Note: The 'Analog/USB Audio Latency' value isn't an input error and could be a result of YouTube overcompensating for latency incurred by using the adapter.
These headphones offer full mic and audio compatibility with PS4/PS5 consoles and PCs when using their default 1/8" TRRS cable or with their USB-A control mixer.
The HyperX Cloud Revolver 7.1 offer full mic and audio compatibility with Xbox One and Xbox Series X consoles when you plug the 1/8" TRRS cable into the AUX port on their controllers.
The HyperX Cloud Revolver 7.1's USB-A dongle allows for USB audio and microphone usage with PS4 and PS5 consoles as well as PCs. It has an in-line remote that allows you to enable their virtual surround sound feature and adjust volume and mic levels.
The HyperX Cloud Revolver 7.1 are only available in one color: 'Black', and you can see their label here.
If you come across a different variant, let us know in the discussions so we can update our review.
The HyperX Cloud Revolver 7.1 are wired gaming headphones. They're essentially an upgraded version of the HyperX Cloud Revolver, with a virtual surround sound feature as well as a 1/8" TRRS cable that allows for full mic and audio compatibility with all devices that have an AUX port. Unfortunately, they inherit the older model's bulky design and poor noise isolation capability. If you're looking for alternatives, take a look at our list of the best gaming headsets, the best gaming headsets for PC, and the best PS4 headsets.
The HyperX Cloud Alpha S and HyperX Cloud Revolver + 7.1 are fairly evenly-matched wired gaming headphones. The Alpha are comfier, better-built, block out more ambient noise, offer superior mic performance, and have a companion app, though with a limited range of customization options. Meanwhile, the Revolver deliver audio more consistently, have a more spacious passive soundstage, and exhibit lower latency when using their analog to USB-A adapter.
The HyperX Cloud Revolver + 7.1 improve on the older HyperX Cloud Revolver in many ways, though they have very similar designs and audio reproduction capability. The 7.1 have a virtual soundstage feature to create a more immersive listening experience while the older Revolver deliver better microphone performance. However, the 7.1's audio cable features a 1/8" TRRS connection, allowing for full mic and audio compatibility even on a standard analog connection, while the older variant lacks a wired-USB connection and is only fully compatible when using an analog connection.

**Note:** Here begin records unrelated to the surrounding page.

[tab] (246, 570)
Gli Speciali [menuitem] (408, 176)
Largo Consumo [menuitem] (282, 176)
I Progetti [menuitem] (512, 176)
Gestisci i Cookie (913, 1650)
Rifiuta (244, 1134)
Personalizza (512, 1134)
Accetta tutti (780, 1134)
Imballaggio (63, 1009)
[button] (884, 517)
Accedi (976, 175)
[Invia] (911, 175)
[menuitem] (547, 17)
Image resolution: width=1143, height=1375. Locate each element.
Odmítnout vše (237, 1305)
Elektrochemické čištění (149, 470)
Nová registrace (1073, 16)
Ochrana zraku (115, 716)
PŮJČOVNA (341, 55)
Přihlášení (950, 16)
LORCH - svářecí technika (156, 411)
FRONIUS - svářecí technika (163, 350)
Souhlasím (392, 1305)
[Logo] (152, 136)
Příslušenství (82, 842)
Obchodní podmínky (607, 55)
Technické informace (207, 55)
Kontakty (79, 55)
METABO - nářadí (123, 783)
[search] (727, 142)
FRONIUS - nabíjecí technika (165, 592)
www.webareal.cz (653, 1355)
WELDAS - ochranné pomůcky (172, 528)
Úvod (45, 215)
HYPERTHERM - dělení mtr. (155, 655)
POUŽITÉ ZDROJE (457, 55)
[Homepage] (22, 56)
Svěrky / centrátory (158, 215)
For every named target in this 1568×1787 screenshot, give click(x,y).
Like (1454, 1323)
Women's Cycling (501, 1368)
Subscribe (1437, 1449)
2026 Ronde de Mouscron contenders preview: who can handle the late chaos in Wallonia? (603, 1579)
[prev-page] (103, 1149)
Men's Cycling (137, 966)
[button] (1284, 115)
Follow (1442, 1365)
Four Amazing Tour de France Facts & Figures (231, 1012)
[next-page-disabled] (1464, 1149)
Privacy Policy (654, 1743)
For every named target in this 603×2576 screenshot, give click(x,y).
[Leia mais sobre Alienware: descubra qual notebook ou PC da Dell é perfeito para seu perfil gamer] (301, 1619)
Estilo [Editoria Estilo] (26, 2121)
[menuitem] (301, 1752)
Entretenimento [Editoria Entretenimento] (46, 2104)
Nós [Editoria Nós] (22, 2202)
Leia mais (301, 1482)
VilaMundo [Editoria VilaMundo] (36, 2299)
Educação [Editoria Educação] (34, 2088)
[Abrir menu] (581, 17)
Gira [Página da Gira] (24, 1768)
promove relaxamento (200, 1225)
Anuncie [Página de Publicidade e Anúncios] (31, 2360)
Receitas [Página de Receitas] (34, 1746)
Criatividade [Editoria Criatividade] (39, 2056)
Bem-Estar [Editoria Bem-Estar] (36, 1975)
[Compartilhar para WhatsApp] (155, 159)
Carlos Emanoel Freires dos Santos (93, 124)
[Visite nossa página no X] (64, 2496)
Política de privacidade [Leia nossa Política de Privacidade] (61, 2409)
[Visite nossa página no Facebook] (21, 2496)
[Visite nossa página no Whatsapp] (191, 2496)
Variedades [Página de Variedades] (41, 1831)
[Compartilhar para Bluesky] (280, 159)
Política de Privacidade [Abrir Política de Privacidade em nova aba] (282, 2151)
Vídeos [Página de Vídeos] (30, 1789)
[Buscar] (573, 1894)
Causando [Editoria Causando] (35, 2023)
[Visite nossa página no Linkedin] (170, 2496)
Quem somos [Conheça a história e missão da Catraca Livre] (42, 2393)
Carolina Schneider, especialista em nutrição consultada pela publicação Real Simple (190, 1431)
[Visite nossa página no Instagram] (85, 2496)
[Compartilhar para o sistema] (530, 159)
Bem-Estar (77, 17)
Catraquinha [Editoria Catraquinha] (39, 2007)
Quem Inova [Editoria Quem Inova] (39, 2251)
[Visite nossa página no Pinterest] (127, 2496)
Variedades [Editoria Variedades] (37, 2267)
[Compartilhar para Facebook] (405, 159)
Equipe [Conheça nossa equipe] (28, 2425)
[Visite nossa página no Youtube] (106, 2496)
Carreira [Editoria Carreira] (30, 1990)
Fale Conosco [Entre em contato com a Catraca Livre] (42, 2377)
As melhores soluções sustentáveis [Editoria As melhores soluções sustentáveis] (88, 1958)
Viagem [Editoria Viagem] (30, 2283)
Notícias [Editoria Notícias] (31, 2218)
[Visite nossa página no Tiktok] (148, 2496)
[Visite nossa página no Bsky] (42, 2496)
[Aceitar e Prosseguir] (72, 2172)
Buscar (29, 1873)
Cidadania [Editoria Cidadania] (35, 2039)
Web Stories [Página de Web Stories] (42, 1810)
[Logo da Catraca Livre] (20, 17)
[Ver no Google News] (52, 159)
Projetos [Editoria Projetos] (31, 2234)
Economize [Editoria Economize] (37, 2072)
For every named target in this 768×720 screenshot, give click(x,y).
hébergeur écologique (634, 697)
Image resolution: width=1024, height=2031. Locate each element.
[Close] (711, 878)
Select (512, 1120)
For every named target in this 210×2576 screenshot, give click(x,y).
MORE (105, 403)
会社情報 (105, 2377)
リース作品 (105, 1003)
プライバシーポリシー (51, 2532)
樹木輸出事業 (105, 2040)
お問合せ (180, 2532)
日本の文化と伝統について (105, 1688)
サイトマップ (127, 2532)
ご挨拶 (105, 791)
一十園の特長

The SteelSeries Arctis 7 2019 Edition Wireless are better for gaming than the HyperX Cloud Revolver + 7.1. The SteelSeries can be used wirelessly or on a wired connection using their included 1/8" TRRS cable. They're also better-built, comfier, more stable on the head, feature on-board channel mixing, block out more ambient noise, and offer superior overall mic performance along with a companion app with many customization options.
The Logitech G635 Gaming Headset and HyperX Cloud Revolver + 7.1 are evenly matched gaming headphones, though you may prefer one over the other depending on your needs. The Logitech are comfier, have a better-balanced out-of-the-box sound profile, and are compatible with companion software that allows for a very high degree of customization. Conversely, the HyperX have superior overall mic performance, lower USB audio latency, deliver sound a little more consistently, and leak less audio.
The HyperX Cloud Revolver + 7.1 are better wired gaming headphones than the Razer Kraken Tournament Edition. The HyperX leak less audio, offer much lower latency with their USB adapter, and have a significantly better-balanced sound profile. However, the Razer have a companion app that allows you to customize a variety of features and offer on-the-fly channel mixing. Their boom mic also delivers superior recording quality and noise handling capability.